Ownership

Written on 2023-10-23

Memory management

When do we need better control over memory?

embedded systems have memory constraints
long-running processes can become slow if using too much memory
applications used by multiple users under severe load

Memory locations

From fast to slow:

Register memory: stored in the CPU
Working memory: stored in (several) RAM cards
Video memory: used for tensor computations, done on the GPU
Solid state memory: SSD drives connected over SATA or PCIe (NVMe)

RAM

What does working memory do?

managed by operating system
can be shared between different processes
can be both written and read at the same time by different CPUs
mainly used for loading and pre-processing batches of data

CPU and RAM

What is the interaction between CPU and RAM?

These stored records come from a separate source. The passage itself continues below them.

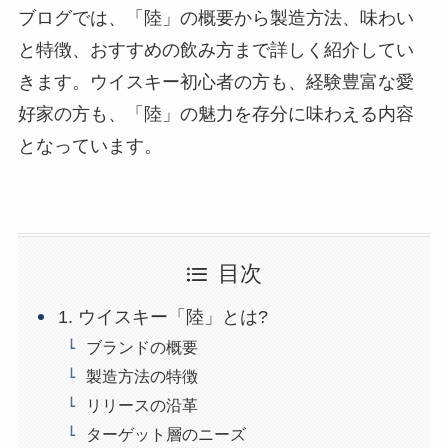
ブログでは、「陸」の概要から製造方法、味わい
と特徴、おすすめの飲み方まで詳しく紹介してい
きます。ウイスキー初心者の方も、経験豊富な愛
好家の方も、「陸」の魅力を存分に味わえる内容
となっています。
目次
1. ウイスキー「陸」とは?
ブランドの概要
製造方法の特徴
リリースの沿革
ターゲット層のニーズ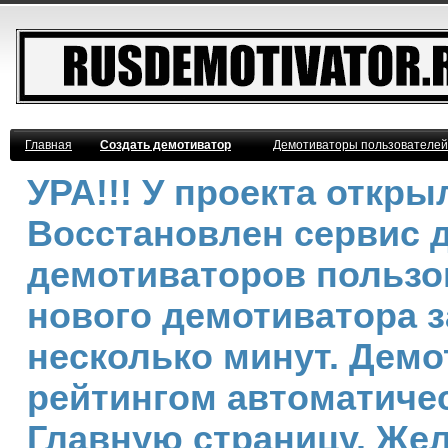
Главная
Создать демотиватор
Демотиваторы пользователей
УРА!!! У проекта откр
Восстановлен сервис 
демотиваторов пользо
нового демотиватора з
несколько минут. Дем
рейтингом автоматичес
Главную страницу. Же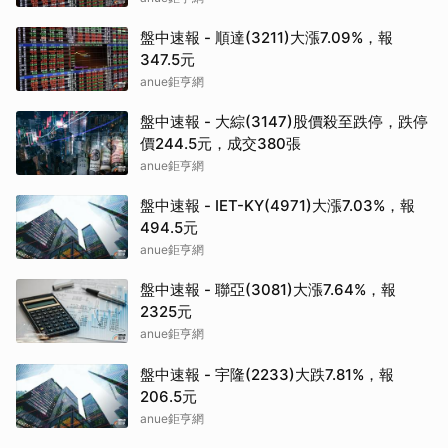
盤中速報 - 順達(3211)大漲7.09%，報
347.5元
anue鉅亨網
盤中速報 - 大綜(3147)股價殺至跌停，跌停
價244.5元，成交380張
anue鉅亨網
盤中速報 - IET-KY(4971)大漲7.03%，報
494.5元
anue鉅亨網
盤中速報 - 聯亞(3081)大漲7.64%，報
2325元
anue鉅亨網
盤中速報 - 宇隆(2233)大跌7.81%，報
206.5元
anue鉅亨網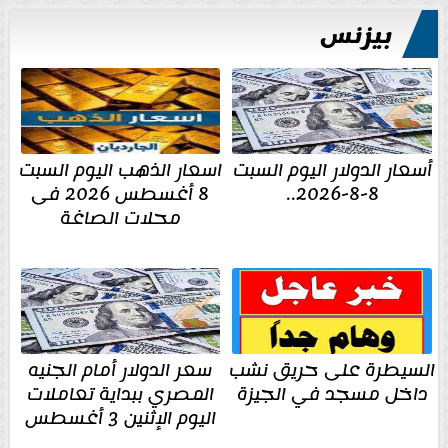
بيزنس
أسعار الدولار اليوم السبت
اسعار الذهب اليوم السبت
8-8-2026..
8 أغسطس 2026 فى
محلات الصاغة
السيطرة على حريق نشب
سعر الدولار أمام الجنيه
داخل مسجد في الجيزة
المصري ببداية تعاملات
اليوم الإثنين 3 أغسطس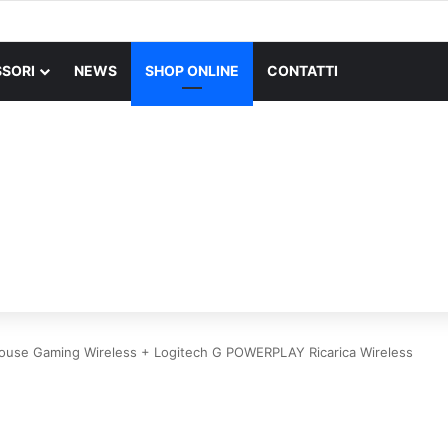
SORI
NEWS
SHOP ONLINE
CONTATTI
use Gaming Wireless + Logitech G POWERPLAY Ricarica Wireless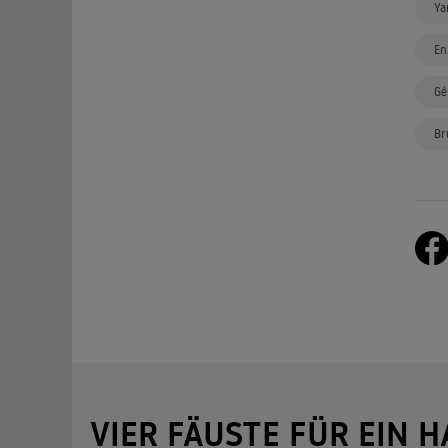
Ya
En
Gé
Br
VIER FÄUSTE FÜR EIN H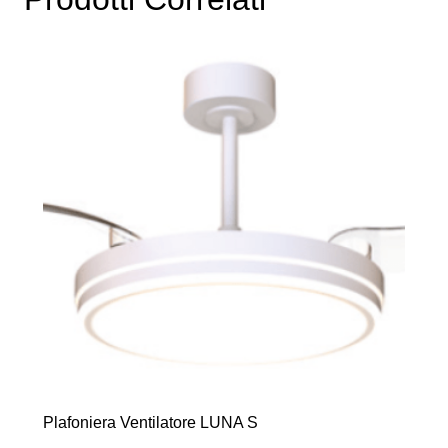
opzioni
possono
essere
scelte
nella
pagina
del
prodotto
Plafoniera Ventilatore LUNA S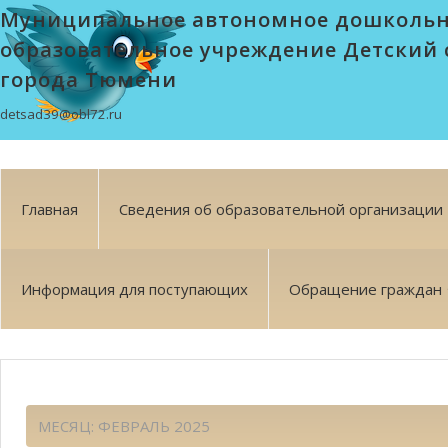
Муниципальное автономное дошколь
образовательное учреждение Детский 
города Тюмени
detsad39@obl72.ru
Главная
Сведения об образовательной организации
Информация для поступающих
Обращение граждан
МЕСЯЦ:
ФЕВРАЛЬ 2025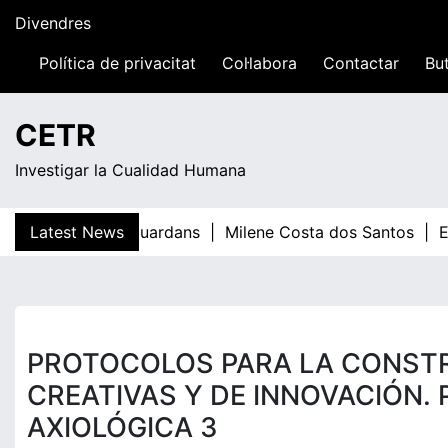
Skip
Divendres
to
content
Política de privacitat
Col·labora
Contactar
But
21:00
CETR
Investigar la Cualidad Humana
Latest News
Teresa Guardans |
Milene Costa dos Santos |
El
PROTOCOLOS PARA LA CONST
CREATIVAS Y DE INNOVACIÓN. 
AXIOLÓGICA 3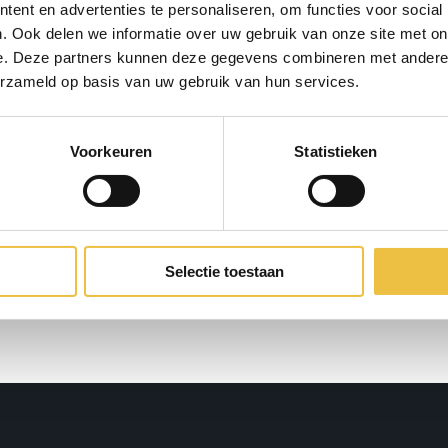
ent en advertenties te personaliseren, om functies voor social
. Ook delen we informatie over uw gebruik van onze site met on
e. Deze partners kunnen deze gegevens combineren met andere i
erzameld op basis van uw gebruik van hun services.
ico
Voorkeuren
Statistieken
Selectie toestaan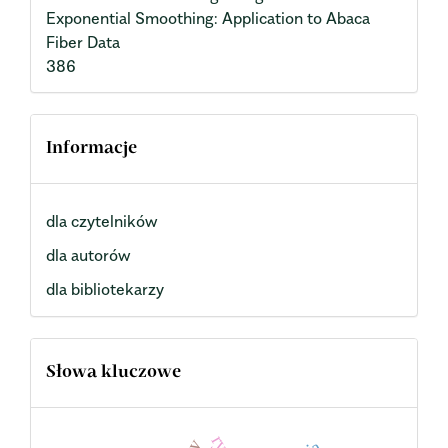
Exponential Smoothing: Application to Abaca
Fiber Data
386
Informacje
dla czytelników
dla autorów
dla bibliotekarzy
Słowa kluczowe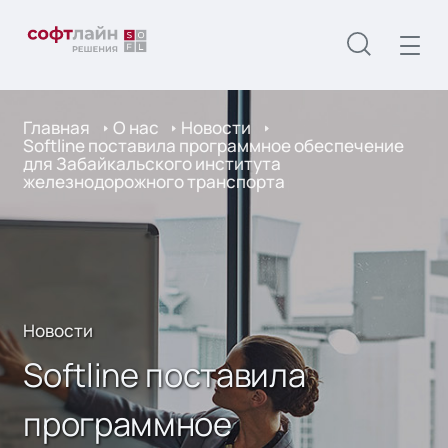
Главная
О нас
Новости
Softline поставила программное обеспечение
для Забайкальского института
железнодорожного транспорта
Новости
Softline поставила
программное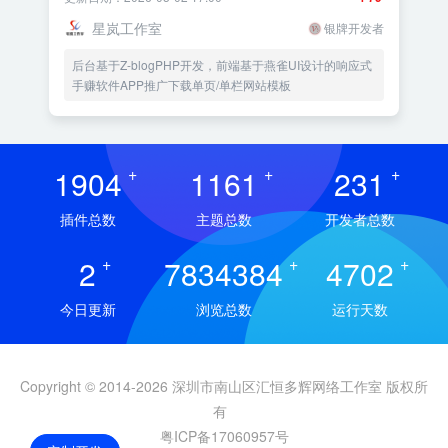
星岚工作室
银牌开发者
后台基于Z-blogPHP开发，前端基于燕雀UI设计的响应式
手赚软件APP推广下载单页/单栏网站模板
1904
+
1161
+
231
+
插件总数
主题总数
开发者总数
2
+
7834384
+
4702
+
今日更新
浏览总数
运行天数
Copyright © 2014-2026 深圳市南山区汇恒多辉网络工作室 版权所
有
粤ICP备17060957号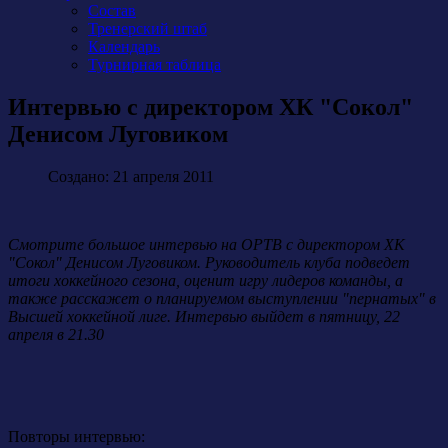
Состав
Тренерский штаб
Календарь
Турнирная таблица
Интервью с директором ХК "Сокол"
Денисом Луговиком
Создано: 21 апреля 2011
Смотрите большое интервью на ОРТВ с директором ХК
"Сокол" Денисом Луговиком. Руководитель клуба подведет
итоги хоккейного сезона, оценит игру лидеров команды, а
также расскажет о планируемом выступлении "пернатых" в
Высшей хоккейной лиге. Интервью выйдет в пятницу, 22
апреля в 21.30
Повторы интервью: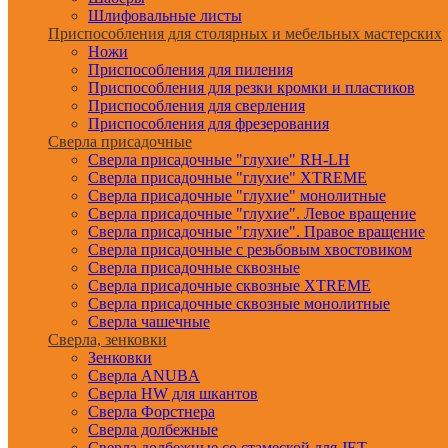
Шлифовальные листы
Приспособления для столярных и мебельных мастерских
Ножи
Приспособления для пиления
Приспособления для резки кромки и пластиков
Приспособления для сверления
Приспособления для фрезерования
Сверла присадочные
Сверла присадочные "глухие" RH-LH
Сверла присадочные "глухие" XTREME
Сверла присадочные "глухие" монолитные
Сверла присадочные "глухие". Левое вращение
Сверла присадочные "глухие". Правое вращение
Сверла присадочные с резьбовым хвостовиком
Сверла присадочные сквозные
Сверла присадочные сквозные XTREME
Сверла присадочные сквозные монолитные
Сверла чашечные
Сверла, зенковки
Зенковки
Сверла ANUBA
Сверла HW для шкантов
Сверла Форстнера
Сверла долбежные
Сверла долбежные со стамеской для JET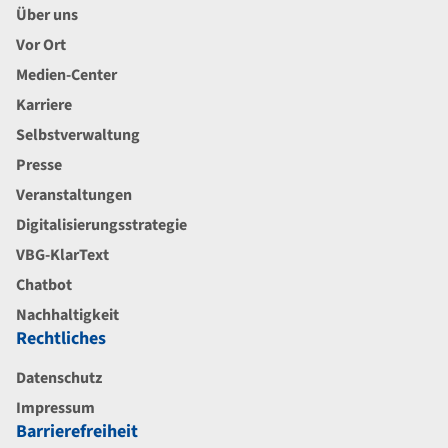
Über uns
Vor Ort
Medien-Center
Karriere
Selbstverwaltung
Presse
Veranstaltungen
Digitalisierungsstrategie
VBG-KlarText
Chatbot
Nachhaltigkeit
Rechtliches
Datenschutz
Impressum
Barrierefreiheit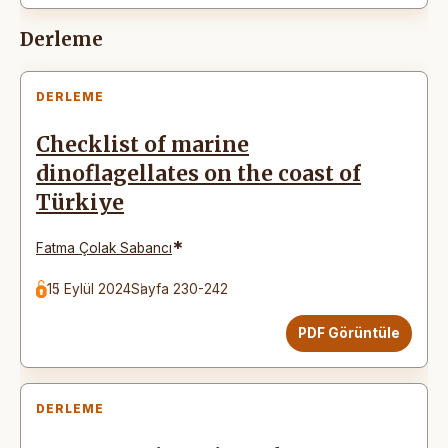
Derleme
DERLEME
Checklist of marine
dinoflagellates on the coast of
Türkiye
*
Fatma Çolak Sabancı
15 Eylül 2024
Sayfa 230-242
PDF Görüntüle
DERLEME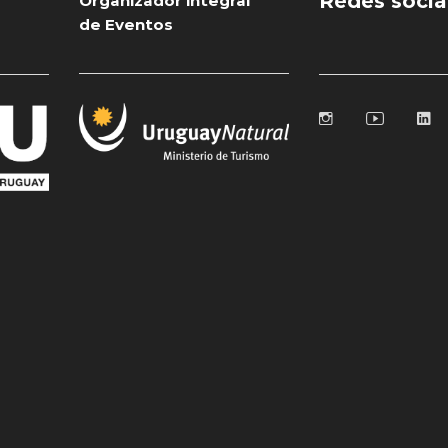
Redes socia
Organizador integral
de Eventos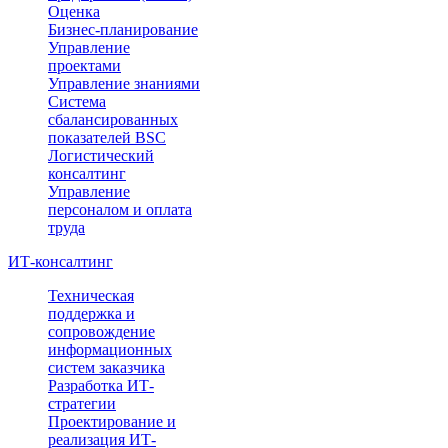
Оценка
Бизнес-планирование
Управление
проектами
Управление знаниями
Система
сбалансированных
показателей BSC
Логистический
консалтинг
Управление
персоналом и оплата
труда
ИТ-консалтинг
Техническая
поддержка и
сопровождение
информационных
систем заказчика
Разработка ИТ-
стратегии
Проектирование и
реализация ИТ-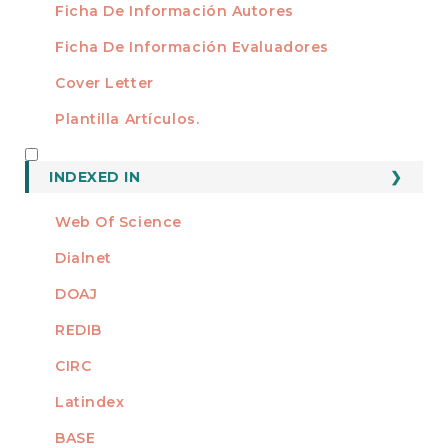
Ficha De Información Autores
Ficha De Información Evaluadores
Cover Letter
Plantilla Artículos.
INDEXED
INDEXED IN
Web Of Science
Dialnet
DOAJ
REDIB
CIRC
Latindex
BASE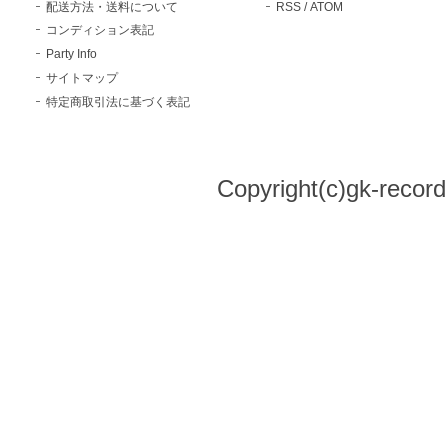
配送方法・送料について
RSS
/
ATOM
コンディション表記
Party Info
サイトマップ
特定商取引法に基づく表記
Copyright(c)gk-record,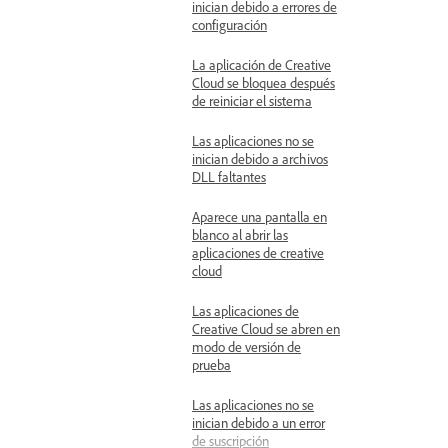
inician debido a errores de
configuración
La aplicación de Creative
Cloud se bloquea después
de reiniciar el sistema
Las aplicaciones no se
inician debido a archivos
DLL faltantes
Aparece una pantalla en
blanco al abrir las
aplicaciones de creative
cloud
Las aplicaciones de
Creative Cloud se abren en
modo de versión de
prueba
Las aplicaciones no se
inician debido a un error
de suscripción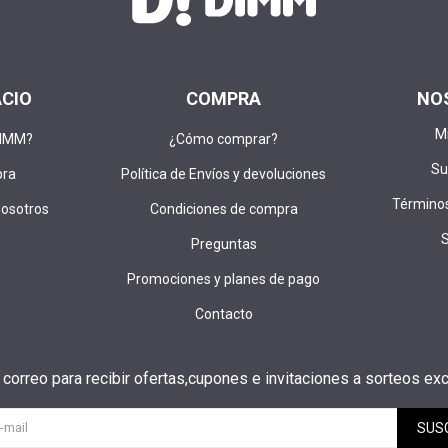
ACIO
COMPRA
NO
M
DIMM?
¿Cómo comprar?
Su
pra
Política de Envíos y devoluciones
Términos
nosotros
Condiciones de compra
Preguntas
Promociones y planes de pago
Contacto
u correo para recibir ofertas,cupones e invitaciones a sorteos exc
SUS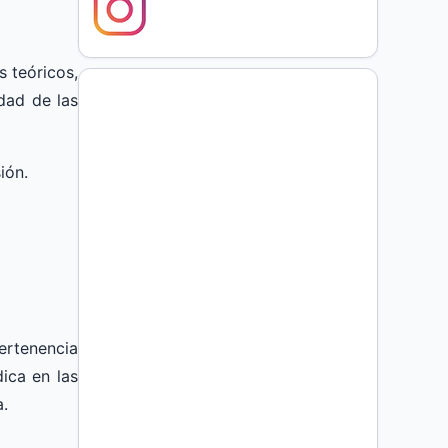
 teóricos,
dad de las
ión.
ertenencia
dica en las
a.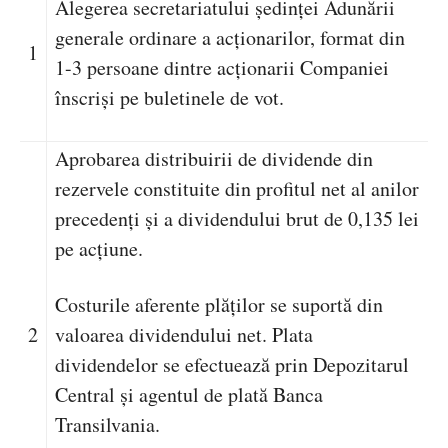
Alegerea secretariatului ședinței Adunării
generale ordinare a acționarilor,
format din
1
1-3 persoane dintre acționarii Companiei
înscriși pe buletinele de vot.
Aprobarea distribuirii de dividende din
rezervele constituite din profitul net al anilor
precedenți
și a dividendului brut de 0,135 lei
pe acțiune.
Costurile aferente plăților se suportă din
2
valoarea dividendului net. Plata
dividendelor se efectuează prin Depozitarul
Central și agentul de plată Banca
Transilvania.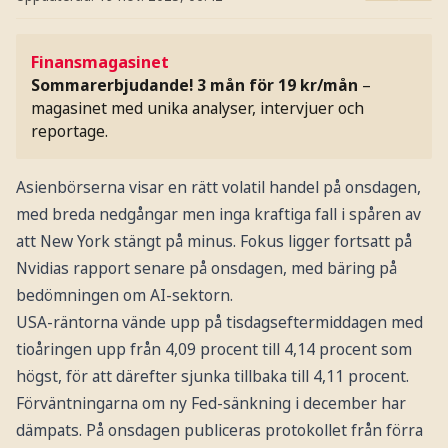
Finansmagasinet
Sommarerbjudande! 3 mån för 19 kr/mån
–
magasinet med unika analyser, intervjuer och
reportage.
Asienbörserna visar en rätt volatil handel på onsdagen,
med breda nedgångar men inga kraftiga fall i spåren av
att New York stängt på minus. Fokus ligger fortsatt på
Nvidias rapport senare på onsdagen, med bäring på
bedömningen om AI-sektorn.
USA-räntorna vände upp på tisdagseftermiddagen med
tioåringen upp från 4,09 procent till 4,14 procent som
högst, för att därefter sjunka tillbaka till 4,11 procent.
Förväntningarna om ny Fed-sänkning i december har
dämpats. På onsdagen publiceras protokollet från förra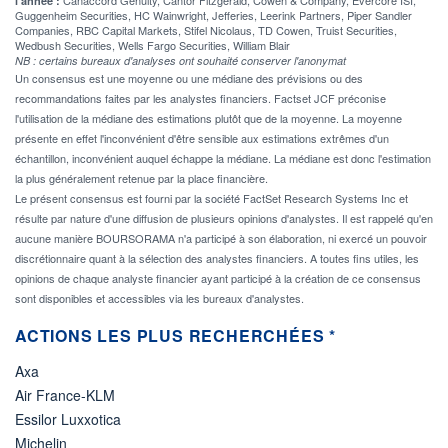
l'année :
Guggenheim Securities, HC Wainwright, Jefferies, Leerink Partners, Piper Sandler
Companies, RBC Capital Markets, Stifel Nicolaus, TD Cowen, Truist Securities,
Wedbush Securities, Wells Fargo Securities, William Blair
NB : certains bureaux d'analyses ont souhaité conserver l'anonymat
Un consensus est une moyenne ou une médiane des prévisions ou des
recommandations faites par les analystes financiers. Factset JCF préconise
l'utilisation de la médiane des estimations plutôt que de la moyenne. La moyenne
présente en effet l'inconvénient d'être sensible aux estimations extrêmes d'un
échantillon, inconvénient auquel échappe la médiane. La médiane est donc l'estimation
la plus généralement retenue par la place financière.
Le présent consensus est fourni par la société FactSet Research Systems Inc et
résulte par nature d'une diffusion de plusieurs opinions d'analystes. Il est rappelé qu'en
aucune manière BOURSORAMA n'a participé à son élaboration, ni exercé un pouvoir
discrétionnaire quant à la sélection des analystes financiers. A toutes fins utiles, les
opinions de chaque analyste financier ayant participé à la création de ce consensus
sont disponibles et accessibles via les bureaux d'analystes.
ACTIONS LES PLUS RECHERCHÉES *
Axa
Air France-KLM
Essilor Luxxotica
Michelin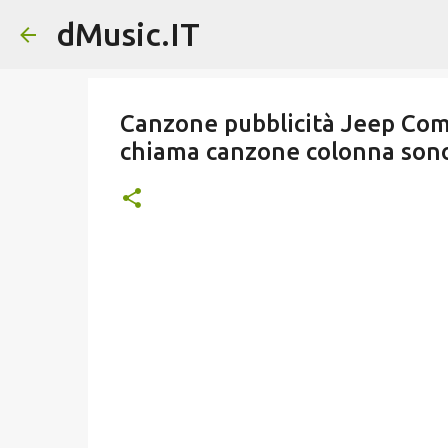
dMusic.IT
Canzone pubblicità Jeep Com
chiama canzone colonna son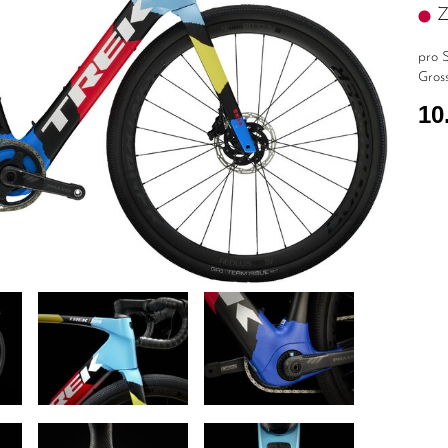
Z.
pro S
Gross
10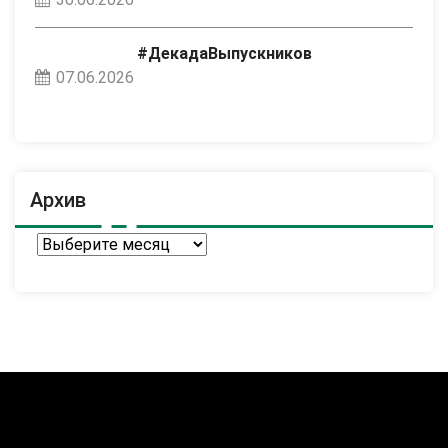
#ДекадаВыпускников
07.06.2026
Архив
Архив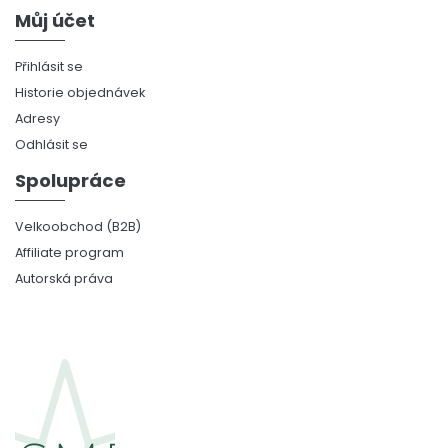
Můj účet
Přihlásit se
Historie objednávek
Adresy
Odhlásit se
Spolupráce
Velkoobchod (B2B)
Affiliate program
Autorská práva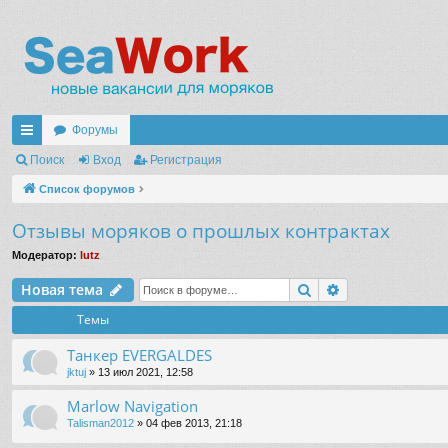
Форумы
с
Поиск
Вход
Регистрация
ы
Список форумов
лк
Отзывы моряков о прошлых контрактах
и
Модератор:
lutz
Поиск
Расширенный 
Новая тема
Темы
Танкер EVERGALDES
jktuj
» 13 июл 2021, 12:58
Marlow Navigation
Talisman2012
» 04 фев 2013, 21:18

registers on CPU: contains intermediate results
stack in RAM: contains function calls and arguments, local variables (fast)
heap in RAM: allocated dynamically (slow)

Stack

Linear structure. First in last out (FILO) queue.

Function calls added on top of arguments.

For example the following computation is divided in two steps depending on the precedence:

fn mul(p: u8, q: u8) -> u8 {
    p * q
}

fn add(a: u8, b: u8) -> u8 {
    a + b
}

mul(add(1,2),3)

First operation will be addition. Second operation will be multiplication

Steps:

push mul and 3 on stack;
push add on stack
push 1 and 2 on stack

New function calls are placed on top of previous calls. The stack is then evaluated from the top to the bottom. In between, data is copied over and back from registers on the CPU.

All local variables in Rust have to be pushed on the stack. As a consequence they have to have a finite size. Otherwise you get stack overflow.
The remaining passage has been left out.